## GOAL OF THE EXERCISE:
Copy every entry in the listing below exactly, but not the pictures.

----

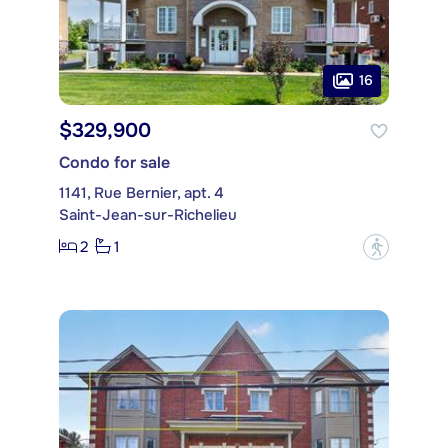
16
$329,900
Condo for sale
1141, Rue Bernier, apt. 4
Saint-Jean-sur-Richelieu
2
1
?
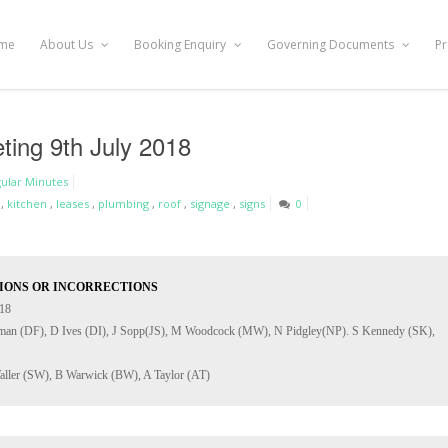
me
About Us
Booking Enquiry
Governing Documents
Pr
ting 9th July 2018
ular Minutes
,
kitchen
,
leases
,
plumbing
,
roof
,
signage
,
signs
0
IONS OR INCORRECTIONS
eman (DF), D Ives (DI), J Sopp(JS), M Woodcock (MW), N Pidgley(NP). S Kennedy (SK), 
aller (SW), B Warwick (BW), A Taylor (AT)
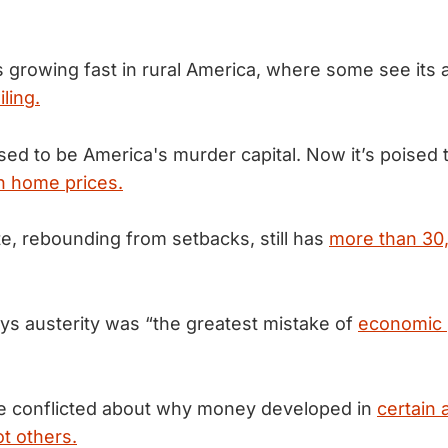
s growing fast in rural America, where some see its a
iling.
used to be America's murder capital. Now it’s poised
an home prices.
te, rebounding from setbacks, still has
more than 30,
s austerity was “the greatest mistake of
economic p
e conflicted about why money developed in
certain 
ot others.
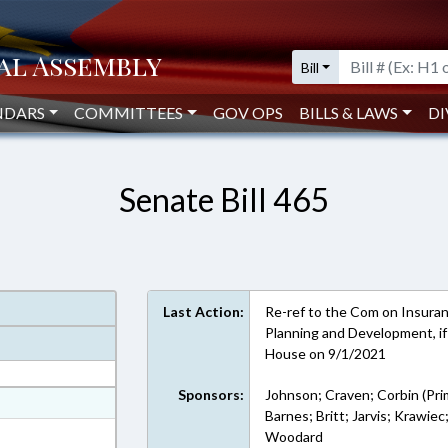
Bill
NDARS
COMMITTEES
GOV OPS
BILLS & LAWS
DI
Senate Bill 465
Last Action:
Re-ref to the Com on Insuran
Planning and Development, if 
House on 9/1/2021
Sponsors:
Johnson; Craven; Corbin (Pri
at
Barnes; Britt; Jarvis; Krawiec
ext Format
Woodard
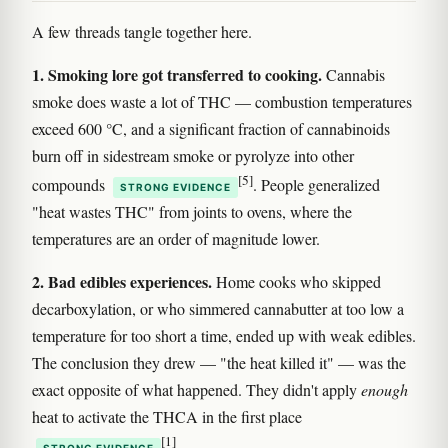
A few threads tangle together here.
1. Smoking lore got transferred to cooking.
Cannabis
smoke does waste a lot of THC — combustion temperatures
exceed 600 °C, and a significant fraction of cannabinoids
burn off in sidestream smoke or pyrolyze into other
[5]
compounds
. People generalized
STRONG EVIDENCE
"heat wastes THC" from joints to ovens, where the
temperatures are an order of magnitude lower.
2. Bad edibles experiences.
Home cooks who skipped
decarboxylation, or who simmered cannabutter at too low a
temperature for too short a time, ended up with weak edibles.
The conclusion they drew — "the heat killed it" — was the
exact opposite of what happened. They didn't apply
enough
heat to activate the THCA in the first place
[1]
.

----

## EXERCISE ANSWER:
16
$329,900
Condo for sale
1141, Rue Bernier, apt. 4
Saint-Jean-sur-Richelieu
2
1
?
me
About Us
Booking Enquiry
Governing Documents
Pr
ting 9th July 2018
ular Minutes
,
kitchen
,
leases
,
plumbing
,
roof
,
signage
,
signs
0
IONS OR INCORRECTIONS
eman (DF), D Ives (DI), J Sopp(JS), M Woodcock (MW), N Pidgley(NP). S Kennedy (SK), 
aller (SW), B Warwick (BW), A Taylor (AT)
s growing fast in rural America, where some see its a
iling.
used to be America's murder capital. Now it’s poised
an home prices.
te, rebounding from setbacks, still has
more than 30,
s austerity was “the greatest mistake of
economic p
e conflicted about why money developed in
certain 
ot others.
Bill
NDARS
COMMITTEES
GOV OPS
BILLS & LAWS
DI
Senate Bill 465
Last Action:
Re-ref to the Com on Insuran
Planning and Development, if 
House on 9/1/2021
Sponsors:
Johnson; Craven; Corbin (Pri
at
Barnes; Britt; Jarvis; Krawiec
ext Format
Woodard
A few threads tangle together here.
1. Smoking lore got transferred to cooking.
Cannabis
smoke does waste a lot of THC — combustion temperatures
exceed 600 °C, and a significant fraction of cannabinoids
burn off in sidestream smoke or pyrolyze into other
[5]
compounds
. People generalized
STRONG EVIDENCE
"heat wastes THC" from joints to ovens, where the
temperatures are an order of magnitude lower.
2. Bad edibles experiences.
Home cooks who skipped
decarboxylation, or who simmered cannabutter at too low a
temperature for too short a time, ended up with weak edibles.
The conclusion they drew — "the heat killed it" — was the
exact opposite of what happened. They didn't apply
enough
heat to activate the THCA in the first place
[1]
.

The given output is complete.